在某些个体中,不完全肾小管酸中毒(RTA)和显性远端RTA可能是同一潜在病理生理过程的不同阶段。将这些情况联系在一起的基本原理是尿液相对碱性的pH值、低枸橼酸尿症以及可能的家族关联。另一方面,铵(NH4+)的排泄率表明这些情况源于根本不同的病变。为了解释这种差异,我们认为两种可能的病症可能导致从不完全RTA演变为显性远端RTA。一个亚组可能患有梯度受限的远端RTA,而另一个亚组可能近端曲管上皮细胞内液的pH值较低。从1959年至1991年关于不完全RTA和显性远端RTA患者的文献中选取了近端细胞内pH值的指标(NH4+、NH3和枸橼酸盐的排泄率)。
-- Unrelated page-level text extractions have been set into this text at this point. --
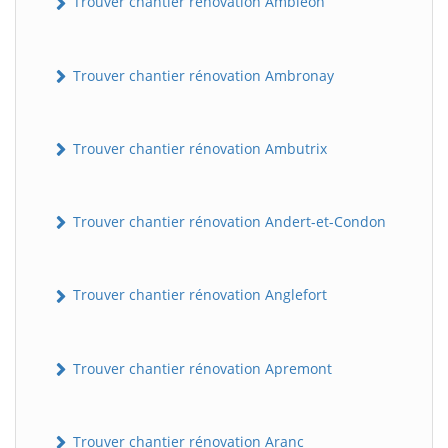
Trouver chantier rénovation Ambléon
Trouver chantier rénovation Ambronay
Trouver chantier rénovation Ambutrix
Trouver chantier rénovation Andert-et-Condon
Trouver chantier rénovation Anglefort
Trouver chantier rénovation Apremont
Trouver chantier rénovation Aranc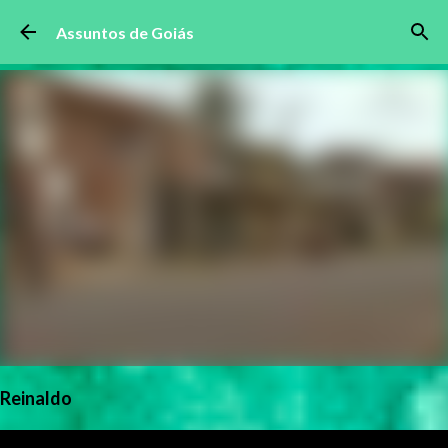
Pular para o conteúdo principal
Assuntos de Goiás
Reinaldo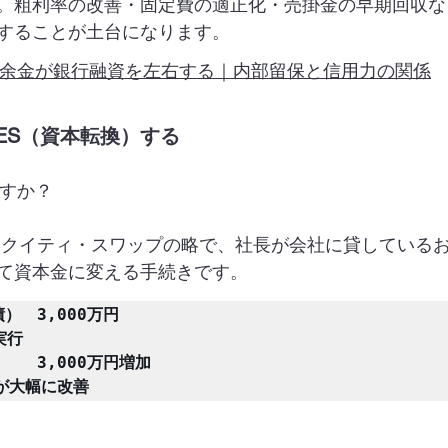
。粗利率の改善・固定費の適正化・売掛金の早期回収な
することが土台になります。
余金が銀行融資を左右する｜内部留保と信用力の関係
ES（資本転換）する
ですか？
エクイティ・スワップの略で、社長が会社に貸している
て資本金に変える手続きです。
　3,000万円

行

　　3,000万円増加

が大幅に改善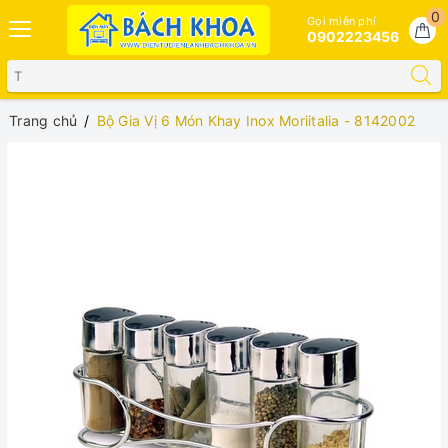
0
Gọi miễn phí
0902223456
Trang chủ
Bộ Gia Vị 6 Món Khay Inox Moriitalia - 8142002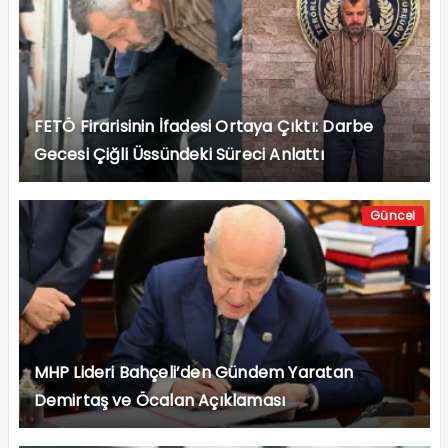
FETÖ Firarisinin İfadesi Ortaya Çıktı: Darbe
Gecesi Çiğli Üssündeki Süreci Anlattı
Güncel
MHP Lideri Bahçeli’den Gündem Yaratan
Demirtaş ve Öcalan Açıklaması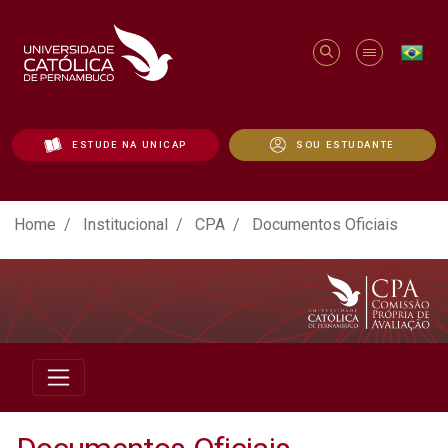
ESTUDE NA UNICAP
SOU ESTUDANTE
Documentos Oficiais - Unicap
Home
Institucional
CPA
Documentos Oficiais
出现了三点:(1)急性酸负荷后,显性远端RTA患者的NH4+排泄率低于正常人(23±1对49±3μmol/分钟);(2)不完全RTA患者尿液中NH3的浓度比正常人高近25倍(69±14对3±0.4nmol/分钟);(3)在不完全RTA中,用速尿诱导高尿流时,尿液pH值降至非常低的值(4.9±0.1)。因此,尿液的低pH值表明这些患者中的许多人不是梯度受限的远端RTA,而更可能患有近端肾上皮细胞酸中毒。我们假设在没有酸中毒或低钾血症的情况下,这种高NH4+排泄率和低枸橼酸盐排泄率与近端细胞酸中毒一致。为了解释从不完全RTA到显性远端RTA的转变,我们推测髓质间质中高浓度NH3的毒性以及由于低尿枸橼酸盐和可能的碱性髓质间质导致的肾结石和肾钙质沉着症可能导致该区域结构的损伤。